ベイエリア独身日本式サラリーマン生活

駐在で米国ベイエリアへやってきた独身日本式サラリーマンによる独身日本式サラリーマンのための日々の記録

KOJI IZAKAYA

2019-06-22 07:48:44 | 食事
 KOJI IZAKAYAとは、ニューヨークブルックリンにあるバーである。チャイナタウンで小籠包、もち米が入った点心に青島ビールをいただいた筆者は、マンハッタン橋を歩いて渡りブルックリン方面へと戻った。橋のたもとから見える、ペイント落書きが施されたレンガ作りの古いチャイナタウンの家屋たち、そしてその後ろにそびえる世界都市のビル群の景色が面白い。橋上からイーストリバーを見下ろせば観光クルージング船やモーターボートの運転に興じる人々で賑わい、河口側を眺めるとブルックリン橋の向こうに自由の女神が小さく見えた。ホテルに戻ると昼寝をし、空腹を憶えて起きてからはブルックリンの町で古着を物色して時間を潰し、夕方にはこのKOJIのカウンターについた。



このバーの特長は以下のとおりだ。
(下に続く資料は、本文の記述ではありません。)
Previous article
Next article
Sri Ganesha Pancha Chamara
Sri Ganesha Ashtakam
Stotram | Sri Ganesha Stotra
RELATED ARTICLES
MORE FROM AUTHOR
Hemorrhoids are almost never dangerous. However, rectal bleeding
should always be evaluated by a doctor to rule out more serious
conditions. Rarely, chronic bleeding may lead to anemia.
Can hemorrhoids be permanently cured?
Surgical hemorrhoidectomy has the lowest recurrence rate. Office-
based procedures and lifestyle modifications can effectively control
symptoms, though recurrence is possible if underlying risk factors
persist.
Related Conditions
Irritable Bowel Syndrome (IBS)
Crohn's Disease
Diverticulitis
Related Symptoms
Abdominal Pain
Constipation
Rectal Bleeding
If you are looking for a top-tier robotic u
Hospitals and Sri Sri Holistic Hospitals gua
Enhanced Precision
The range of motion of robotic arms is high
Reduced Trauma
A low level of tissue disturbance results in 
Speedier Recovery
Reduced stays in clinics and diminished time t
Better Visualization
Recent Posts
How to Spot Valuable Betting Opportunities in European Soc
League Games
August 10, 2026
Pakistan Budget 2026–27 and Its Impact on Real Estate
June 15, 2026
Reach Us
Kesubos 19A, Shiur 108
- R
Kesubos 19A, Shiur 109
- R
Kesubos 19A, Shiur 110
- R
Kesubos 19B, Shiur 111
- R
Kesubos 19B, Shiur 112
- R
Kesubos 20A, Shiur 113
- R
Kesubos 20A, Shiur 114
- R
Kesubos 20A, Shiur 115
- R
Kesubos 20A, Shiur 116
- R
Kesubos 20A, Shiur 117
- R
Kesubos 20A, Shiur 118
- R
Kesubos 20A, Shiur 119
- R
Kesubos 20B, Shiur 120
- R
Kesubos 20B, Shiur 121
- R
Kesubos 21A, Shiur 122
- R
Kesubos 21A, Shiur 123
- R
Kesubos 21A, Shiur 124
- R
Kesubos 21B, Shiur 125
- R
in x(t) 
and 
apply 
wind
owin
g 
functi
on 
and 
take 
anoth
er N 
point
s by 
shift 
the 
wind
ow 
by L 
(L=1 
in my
参考にしてもらいたい。



①アクセス・外観
メイシーズやエイチ&エムやバナナ・リパブリックなど、アメリカの都市ならよくあるデパートやショップが並ぶフルトン通りから北に延びるローレンス通りは、床屋・ネイル屋や煙草屋、中華食堂が並ぶやや雑多な通りで、KOJI居酒屋もそこにある。黒っぽい外壁には目立たない看板がついているばかりで、外観はアイリッシュ・パブのようだ。周辺にはもっと洗練された外観の、日本人が経営していそうなレストランがいくつかあったのだが、食事を楽しむというより、バーテーブルに腰掛けて物思いにふけりながら過ごしたい気分であったのでKOJIを選択したのだった。



②中の様子・店員
メモリアル・デーの夕暮れ時のバーは閑散としており、筆者以外にはこれから街に繰り出すであろう白人の若者が一人、友人との待ち合わせのためにカウンターに腰掛けてビールをチビチビ飲んでいるだけだ。内装の壁にサムライや着物の日本女を描いて何とか日本風を醸し出そうとしているが、カウンターの雰囲気はやはりアイリッシュパブで、居酒屋の感じはまるでない。まだ時間が早いせいか、店員は中年のアジア人女性が一人しか居ない。


③メニュー、味
だがメニューはハートフォードではなかなかお目見かかれない日本食が並ぶ。鯖の塩焼き、鯵フライなどは、注文したらすぐに出てくるので少し不安になったが、味はベイエリアの“舞”に比べても遜色ない。また、枝豆が新鮮で茹で具合が丁度よいために食感がよく、非常に満足がいく。おでんもあったので嬉しくなって注文したが、これはいまいちだった。そうして〆に握り寿司を頂くころには十二分に腹が膨れていたので、数貫しか食べられなかったが、これもまたなかなか美味であった。厨房では比較的日本食をよく知る人が調理しているに違いない。



④酒
お酒の種類も充実しているようだ。ハートフォードではまず売られていない焼酎もある。日本酒の種類も豊富だったので、聞いたことのない少し高い日本酒を注文してみたところ、中年店員はしばらくそれを探した後に困ったような笑顔を見せ、“ハッピーアワーだから、こっちの酒にしたらどうか”と安酒を勧めてきた。メニューに載っているからといって常備している訳でもないらしい。なぜか安酒は徳利の代わりに化学用フラスコに入れられて出てくる。そしてぐい飲みは小さいビーカーを使う。理科の授業で触れて以来の化学実験用具での飲酒は、イケナイコトをしている感じがして面白いものだった。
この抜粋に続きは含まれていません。